Inspirò con ingordigia l’aria che adesso gli batteva sul viso, infilò ancor più a fondo i piedi nell’acqua indifferente agli schizzi che riempirono di gocce gli occhi da sole. Anzi, si chinò sul verde trasparente e infilò le braccia nella frescura abbandonandosi al ritmo delle onde sempre più spumose e bianche, di un bianco immacolato.
Dopo vari minuti in cui abbandonò i pensieri alle sue spalle, come piccole pietre bianche lasciate cadere per tracciare una strada, un senso, una via a cui aggrapparsi per un possibile ritorno, iniziò ad incontrare altre persone che camminavano, o qualche bambino che si tuffava nell’acqua per giocare a palla. Infilate in qualche piccolo anfratto della falesia vide un paio di coppie che si baciavano o che si toccavano timidamente,
Infine arrivò di nuovo il suono distorto della musica pompata nelle casse alla base del lido, gli ombrelloni che nel frattempo si erano moltiplicati e accorpati in un’unica linea multicolore dalle punte tondeggianti, quasi fossero emblemi di una qualche religione pagana e consumista.
Con un sospiro arrivò alla sua piccola sdraia arancione, si girò e guardò intristito la lunga striscia della spiaggia alle sue spalle. Si sedette. E la vide scendere dalla scaletta di legno: alta, molto alta, con lunghi capelli biondi, il passo atletico, un costume molto ridotto giallo. Fu colpito dalla falcata lunga e morbida, dalla sicurezza dei movimenti, sciolti e che sprigionarono una tranquilla consapevolezza.
Scese sulla spiaggia, si guardò intorno spostando con un gesto delicato i capelli dietro il collo. L’uomo ebbe l’impressione che per un attimo lei lo guardasse. Poi, con la traccia di un sorriso sulle labbra, si avvicinò, aprì la sdraio, la sistemò sulla sabbia, ad un paio di metri dalle gambe dell’uomo, poggiò un lungo asciugamano e si sedette con una grazia che a lui parve infinita, come il suono delle onde sulla sabbia.

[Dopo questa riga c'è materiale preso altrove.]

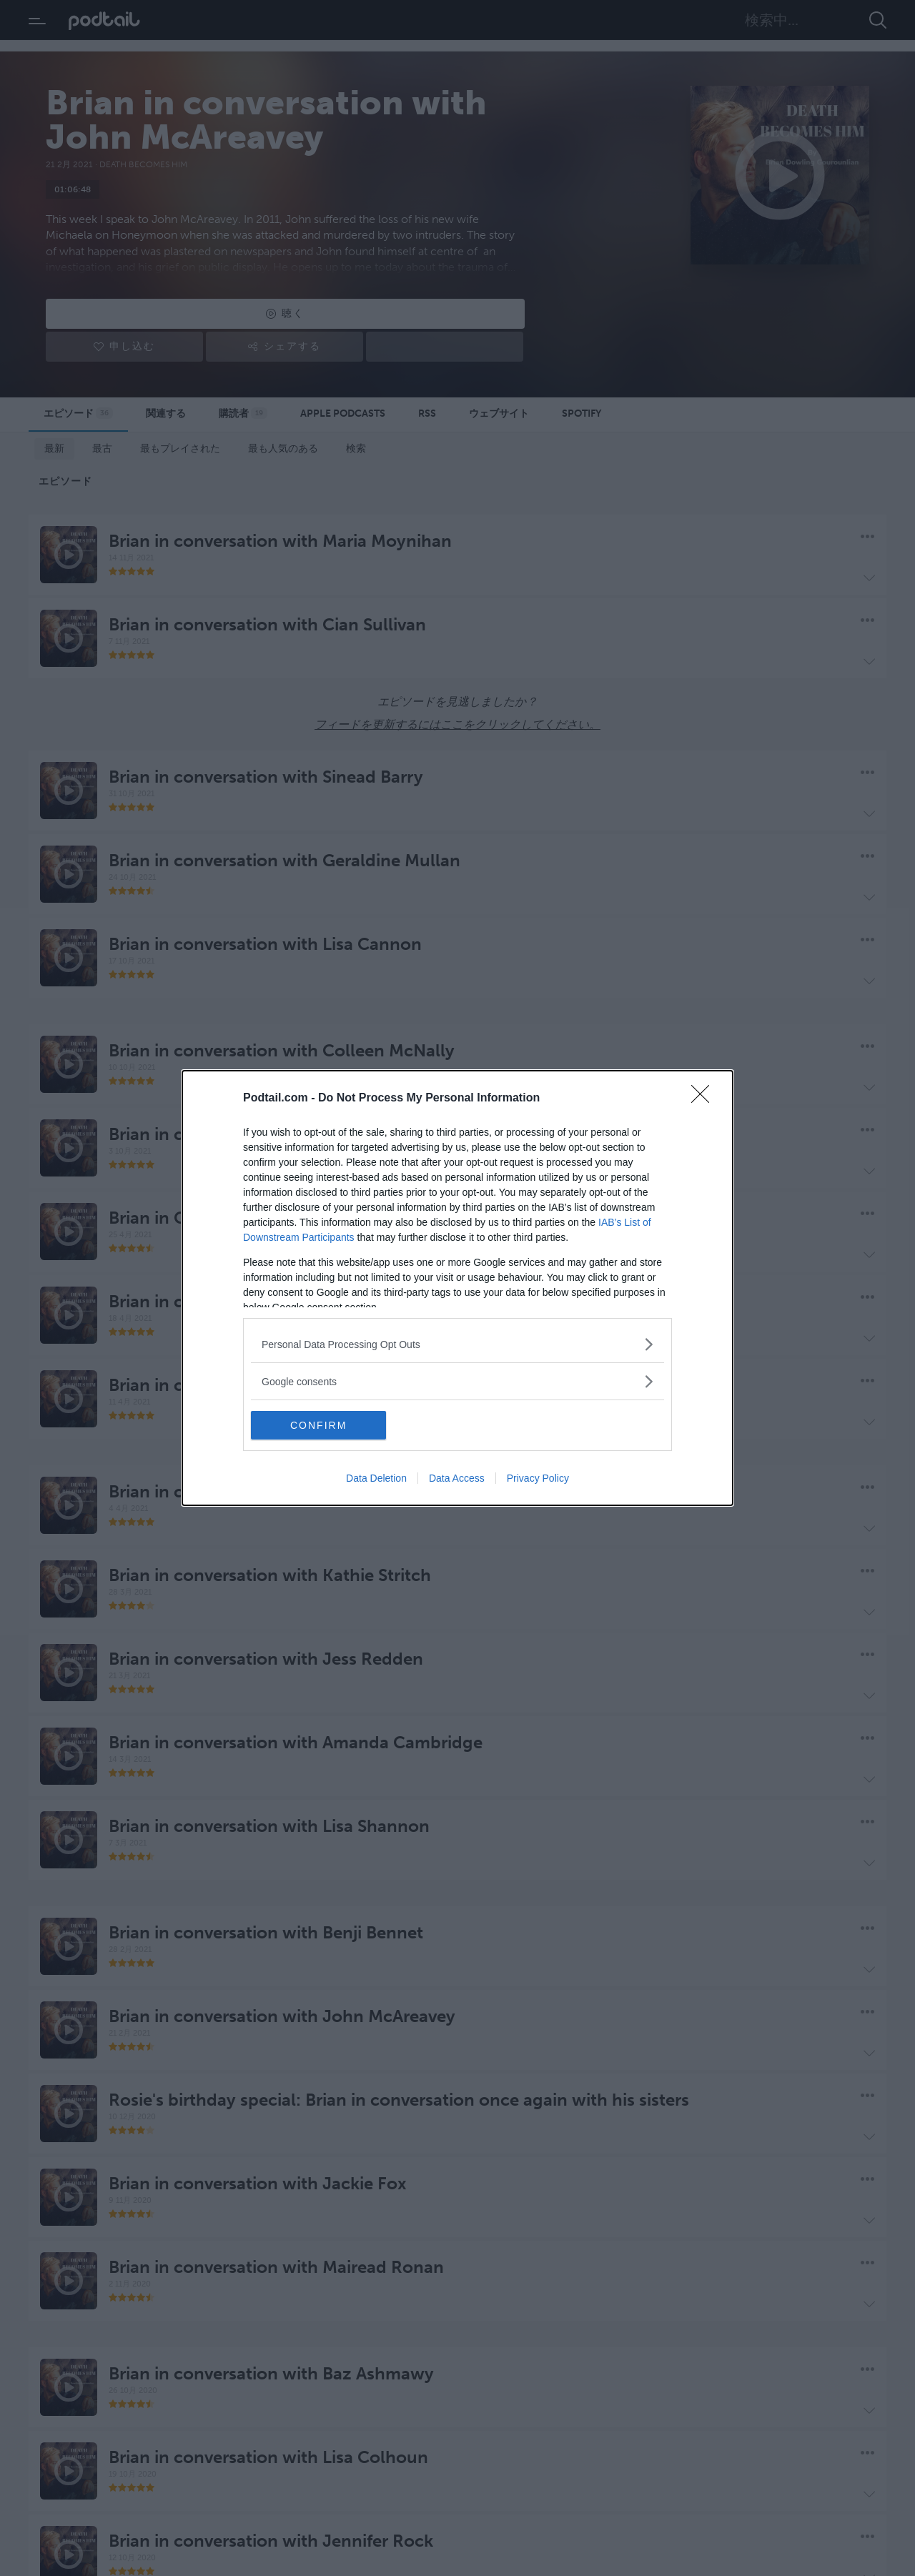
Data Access (457, 1478)
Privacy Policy (538, 1478)
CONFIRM (318, 1425)
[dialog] (457, 1288)
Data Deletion (376, 1478)
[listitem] (457, 1344)
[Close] (704, 1098)
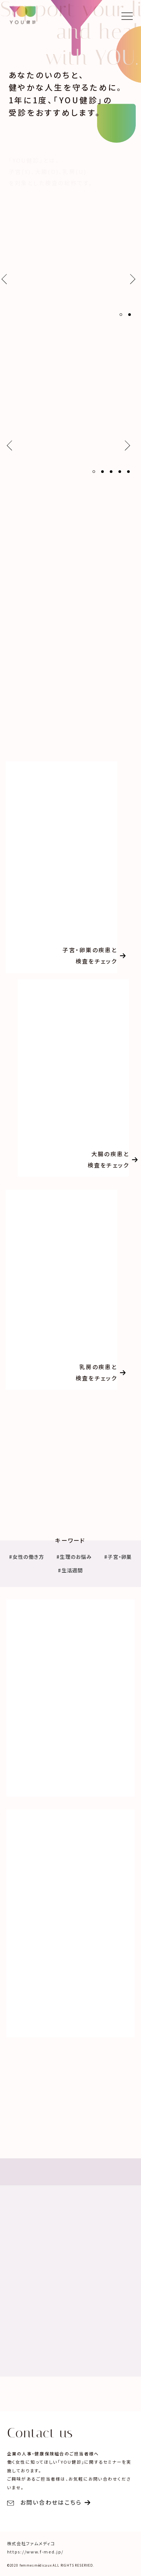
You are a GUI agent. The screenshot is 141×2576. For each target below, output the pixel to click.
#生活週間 (70, 1570)
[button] (121, 314)
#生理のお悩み (74, 1556)
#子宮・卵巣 (118, 1556)
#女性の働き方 (26, 1556)
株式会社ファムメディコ (31, 2543)
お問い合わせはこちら (44, 2502)
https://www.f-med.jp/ (35, 2552)
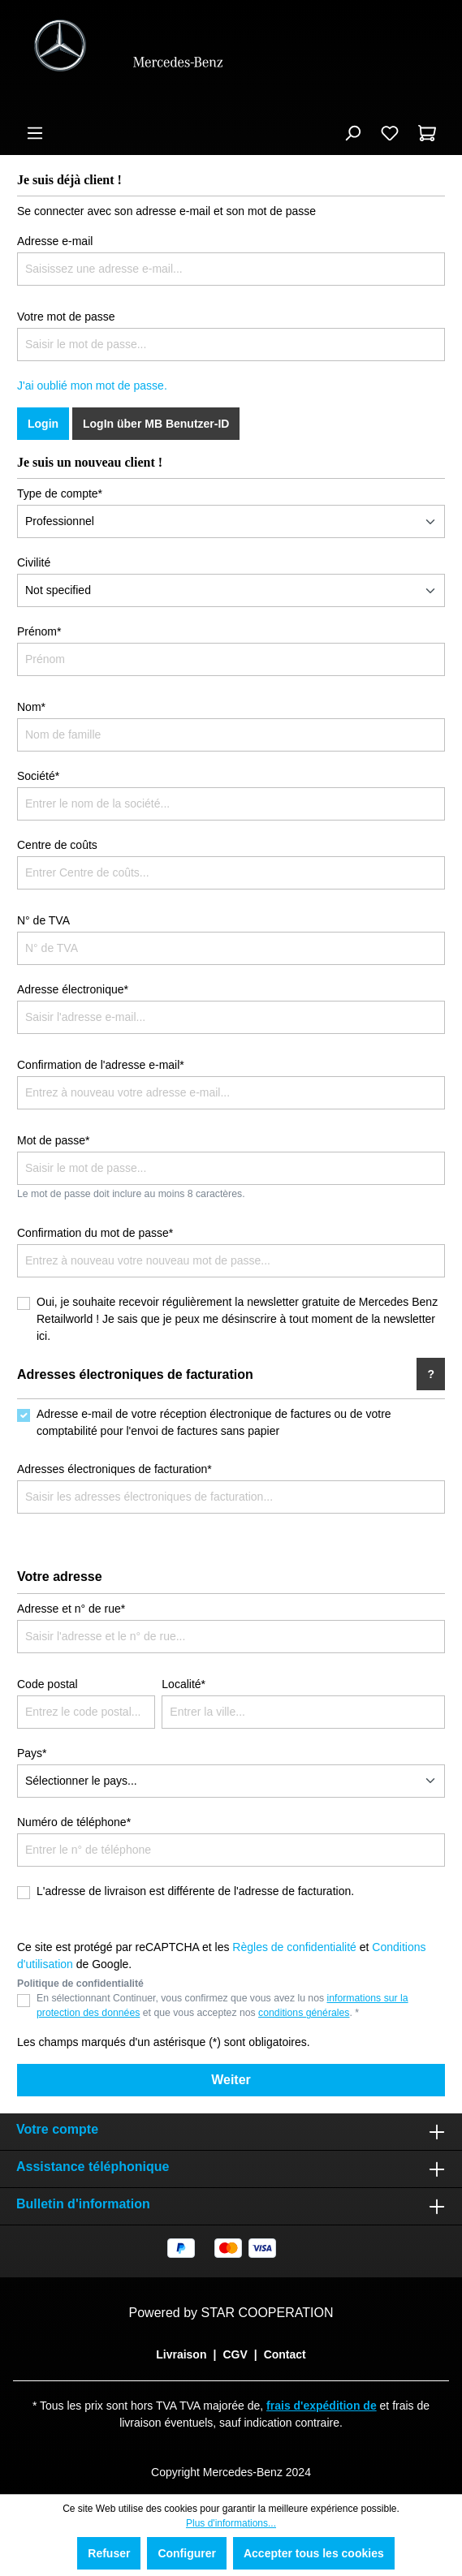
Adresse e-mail (55, 241)
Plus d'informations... (231, 2523)
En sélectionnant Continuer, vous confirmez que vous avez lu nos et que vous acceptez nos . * (222, 2005)
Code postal (47, 1684)
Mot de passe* (53, 1140)
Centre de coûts (57, 844)
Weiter (231, 2080)
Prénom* (39, 631)
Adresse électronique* (72, 989)
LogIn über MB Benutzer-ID (156, 423)
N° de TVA (43, 920)
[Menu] (35, 133)
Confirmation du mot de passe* (95, 1232)
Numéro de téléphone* (74, 1822)
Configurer (187, 2553)
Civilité (33, 562)
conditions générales (303, 2012)
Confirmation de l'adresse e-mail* (100, 1064)
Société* (38, 775)
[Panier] (427, 133)
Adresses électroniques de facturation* (114, 1468)
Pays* (32, 1753)
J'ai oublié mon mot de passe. (92, 385)
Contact (285, 2354)
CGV (234, 2354)
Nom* (31, 706)
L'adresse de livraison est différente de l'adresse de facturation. (195, 1891)
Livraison (181, 2354)
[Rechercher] (352, 133)
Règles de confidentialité (294, 1947)
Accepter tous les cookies (314, 2553)
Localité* (183, 1684)
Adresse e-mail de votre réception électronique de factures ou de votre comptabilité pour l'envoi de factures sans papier (214, 1422)
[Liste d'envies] (389, 133)
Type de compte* (59, 493)
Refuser (109, 2553)
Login (43, 423)
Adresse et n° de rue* (71, 1608)
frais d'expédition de (321, 2405)
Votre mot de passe (66, 316)
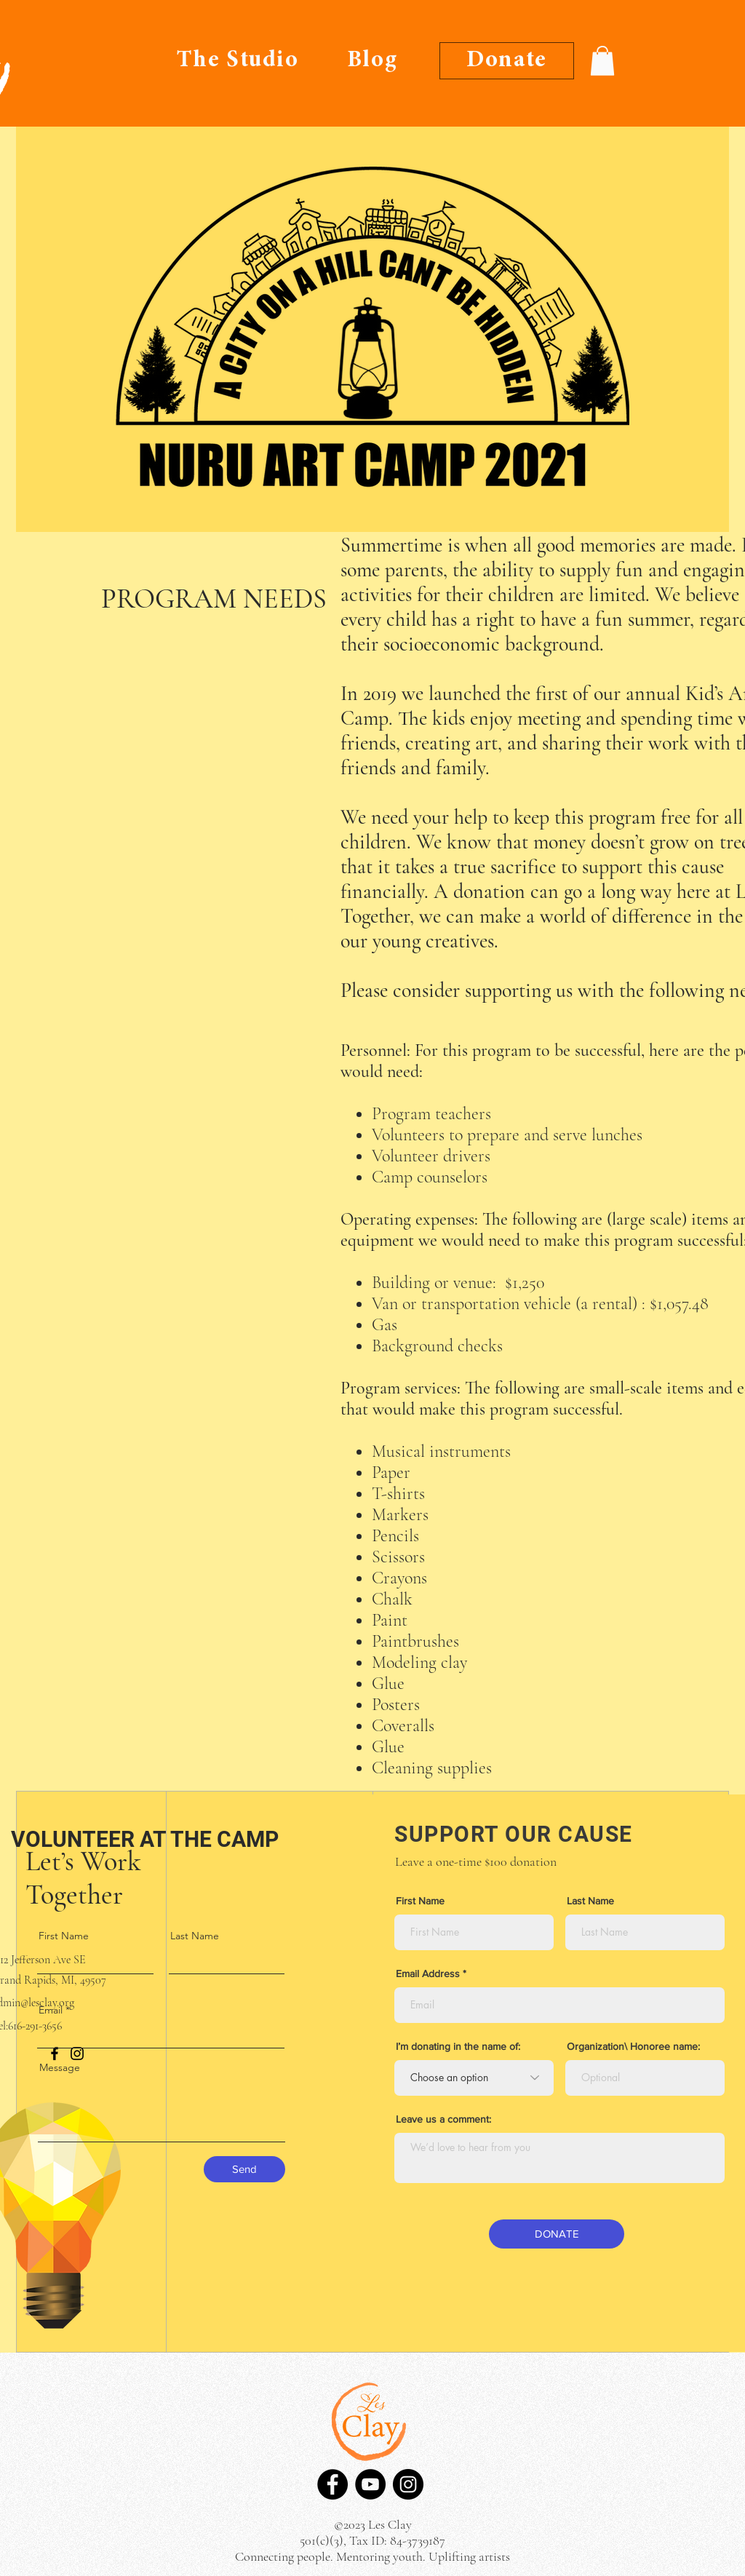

L’uomo fu colpito dal seno della donna: imperioso, immenso, dritto, con i capezzoli appuntiti che quasi foravano il costume. Lei girò il volto verso di lui e, ancora, di nuovo gli parve di intravedere un lieve sorriso su quelle labbra così piene e tonde. L’uomo iniziò ad agitarsi, non trovando una posizione sulla sdraio. Si spostò in continuazione, guardò preoccupato lo zainetto pensando di prendere il libro per tentare di leggere ed evitare l’imbarazzo che lo colse attimo dopo attimo.
E poi vide lei sciogliere la striscia dietro il collo del piccolo reggiseno giallo e lasciarla cadere ai lati dei seni. Colse il movimento del corpo che ancor più liberato si ergeva verso il cielo. Lei si piegò sulla borsa ed estrasse un libro, corposo. La donna bionda si sistemò con un ulteriore colpo morbido sulla sdraio, aprì il libro e iniziò a leggere, lasciando scivolare sulla sabbia, con un movimento elegante della mano, un lungo segnalibro.
L’uomo quasi strabuzzò gli occhi. Un libro! Bella e colta! Non poté resistere a lungo alla curiosità. Si alzò e, con indifferenza ostentata, si avvicinò alla donna, la superò e fece finta di osservare il mare al largo. Si girò e vide, gli occhi nascosti dietro i vetri scuri delle lenti, la copertina del libro. La donna stava leggendo “Grey”. La continuazione della trilogia delle “Cinquanta sfumature”.
Sospirò, guardò il seno perfetto su cui avrebbe tanto desiderato poggiare il viso, e andò via scuotendo la testa sconsolato. Riprese il cammino verso la roccia infondo alla spiaggia.